● Assignment
Omit all pictures and give the records below again exactly as written.

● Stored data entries
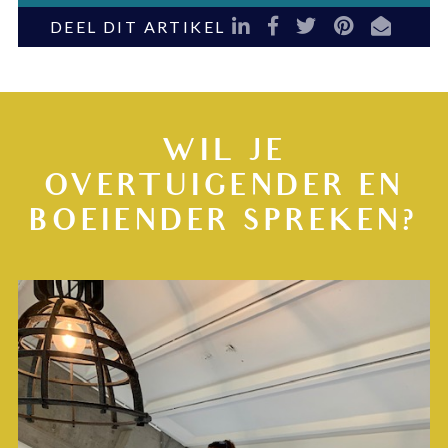
LinkedIn
Facebook
Twitter
Pinterest
E-mail
DEEL DIT ARTIKEL
WIL JE
OVERTUIGENDER EN
BOEIENDER SPREKEN?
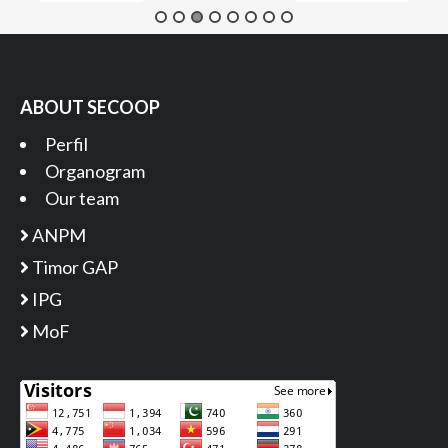
ABOUT SECOOP
Perfil
Organogram
Our team
ANPM
Timor GAP
IPG
MoF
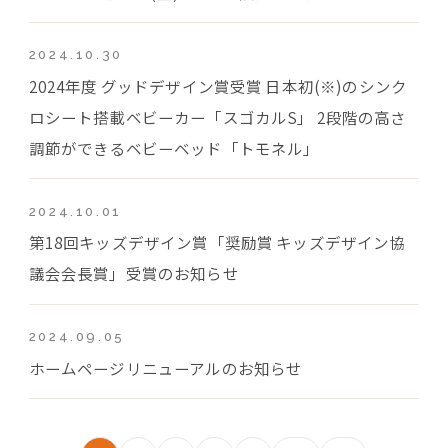
2024.10.30
2024年度 グッドデザイン賞受賞 日本初(※)のシンク
ロシート搭載ベビーカー「スゴカルS」 2段階の高さ
調節ができるベビーベッド「トモネル」
2024.10.01
第18回キッズデザイン賞「奨励賞 キッズデザイン協
議会会長賞」受賞のお知らせ
2024.09.05
ホームページリニューアルのお知らせ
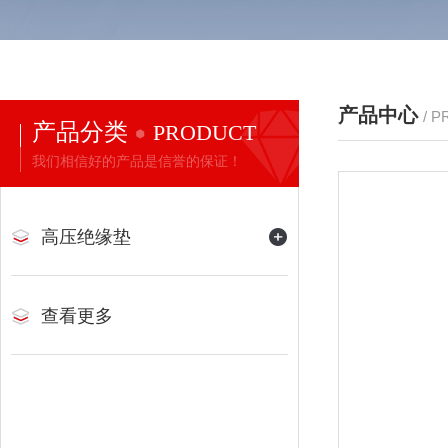
产品中心
/ 
产品分类
PRODUCT
我们相信好的产品是信誉的保证！
高压绝缘垫
查看更多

● Solution to this problem
LinkedIn
Facebook
Twitter
Pinterest
E-mail
DEEL DIT ARTIKEL
WIL JE
OVERTUIGENDER EN
BOEIENDER SPREKEN?
ABOUT SECOOP
Perfil
Organogram
Our team
ANPM
Timor GAP
IPG
MoF
2024.10.30
2024年度 グッドデザイン賞受賞 日本初(※)のシンク
ロシート搭載ベビーカー「スゴカルS」 2段階の高さ
調節ができるベビーベッド「トモネル」
2024.10.01
第18回キッズデザイン賞「奨励賞 キッズデザイン協
議会会長賞」受賞のお知らせ
2024.09.05
ホームページリニューアルのお知らせ
产品中心
/ 
产品分类
PRODUCT
我们相信好的产品是信誉的保证！
高压绝缘垫
查看更多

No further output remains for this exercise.